Home prices hit a record high in May, rising 0.7% nationally compared with April at a seasonally adjusted rate, according to the Black Knight Home Price Index.
Prices, which have been rising since January, were 0.1% higher in May than a year earlier.
The sharp jump in mortgage interest rates last year threw cold water on an overheated housing market, but it didn’t last long. Even with rates still high, home prices are now gaining again, and the gains are accelerating with each new month.
“There is no doubt that the housing market has reignited from a home price perspective,” said Andy Walden, vice president of enterprise research at Black Knight.
“Though the backward-looking annual growth rate dipped to 0.1%, May’s exceptionally strong +0.7% month-over-month gain would equate to an annualized growth rate of 8.9%, suggesting the annual home price growth rate would remain at or near 0% for only a short time before inflecting and trending sharply higher in coming months,” Walden added.
Prices began dropping last summer, after the average interest rate on the 30-year fixed-rate mortgage more than doubled in just six months. They continued to fall until January, when buyer demand returned but came up against very tight supply. Buyers may have simply gotten used to higher rates.
“Earlier this year I shared that I believed 6% mortgage rates were accepted as the new normal. I think now we’re in an environment where 7% mortgage rates are now the new normal, and people are accepting it,” Robert Reffkin, CEO of Compass Real Estate said last week on CNBC’s “Squawk on the Street.”
By May, just over half of the nation’s 50 largest housing markets, mostly in the Midwest and Northeast, had either returned to their prior price peaks or set new highs.

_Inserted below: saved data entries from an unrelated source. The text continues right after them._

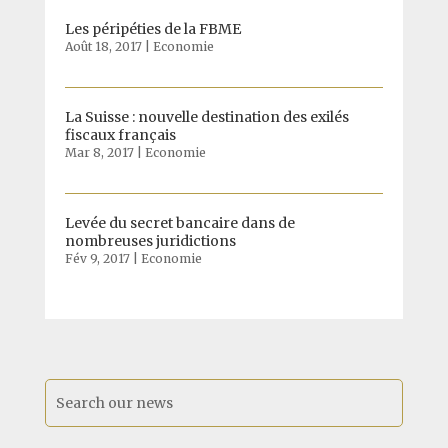
Les péripéties de la FBME
Août 18, 2017
|
Economie
La Suisse : nouvelle destination des exilés
fiscaux français
Mar 8, 2017
|
Economie
Levée du secret bancaire dans de
nombreuses juridictions
Fév 9, 2017
|
Economie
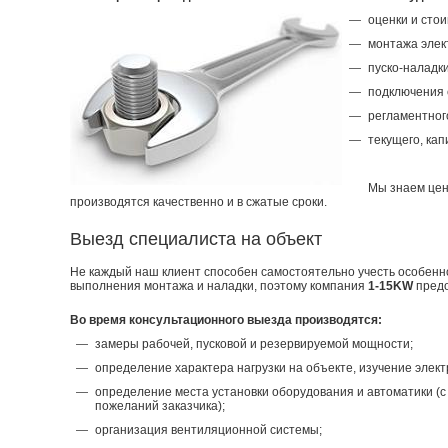
оценки и сто
монтажа элек
пуско-наладк
подключения 
регламентног
текущего, ка
Мы знаем цен
производятся качественно и в сжатые сроки.
Выезд специалиста на объект
Не каждый наш клиент способен самостоятельно учесть особенн
выполнения монтажа и наладки, поэтому компания
1-15KW
предо
Во время консультационного выезда производятся:
замеры рабочей, пусковой и резервируемой мощности;
определение характера нагрузки на объекте, изучение элект
определение места установки оборудования и автоматики (с
пожеланий заказчика);
организация вентиляционной системы;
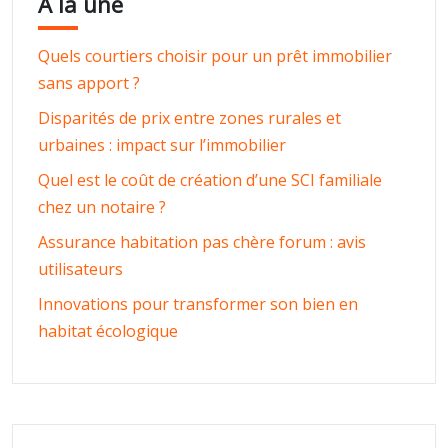
À la une
Quels courtiers choisir pour un prêt immobilier
sans apport ?
Disparités de prix entre zones rurales et
urbaines : impact sur l’immobilier
Quel est le coût de création d’une SCI familiale
chez un notaire ?
Assurance habitation pas chère forum : avis
utilisateurs
Innovations pour transformer son bien en
habitat écologique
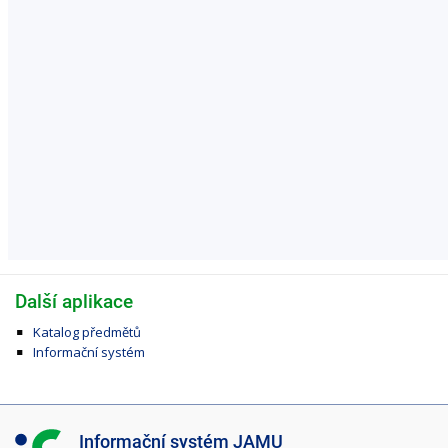
Další aplikace
Katalog předmětů
Informační systém
I
Informační systém JAMU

Home prices are still weaker in the West and in many of the cities deemed pandemic “boom towns,” which had an influx of remote workers finding new homes during the earlier days of Covid.
But those prices are starting to firm up. Homes in San Jose, California, lost 10% of their value last year, but inventory is starting to fall again, and prices there are now reheating. They rose 1.4% in May, the second largest month-to-month increase of any market on a seasonally adjusted basis. San Diego, Los Angeles, San Francisco and Seattle also saw price growth in May, as well.
The one exception is Austin, Texas, one of the biggest pandemic boom towns.
“Inventory there continues to run above pre-pandemic levels, putting downward pressure on prices, which have fallen to -13.8% below peak, the largest gap of any market. Just eight of the top 50 markets are currently more than 5% below their 2022 peaks,” Walden said.
In general, though, supply is declining again. New listings are down about 25% from a year ago, as homeowners with sub-4% mortgage rates are reluctant to sell their homes and potentially pay a much higher interest rate on another home. Total inventory is now about half of what it was just before the pandemic, which caused a massive housing boom.
Sales of pre-owned homes are still much weaker than they were a year ago, but that has less to do with higher costs and more to do with less supply. The median price of a pre-owned home in May was $396,100, according to the National Association of Realtors. Redfin, a real estate brokerage, reported last week that the average home is now selling just above its list price for the first time in nearly a year.
Bidding wars are clearly coming back, even if affordability is taking a hit. As of June 22, with 30-year rates at 6.67%, it required $2,258 per month in principal and interest to make the monthly payment on a median-priced home with 20% down and a 30-year mortgage, according to Black Knight. That is the highest such payment on record, marginally higher than the $2,234 required back in October.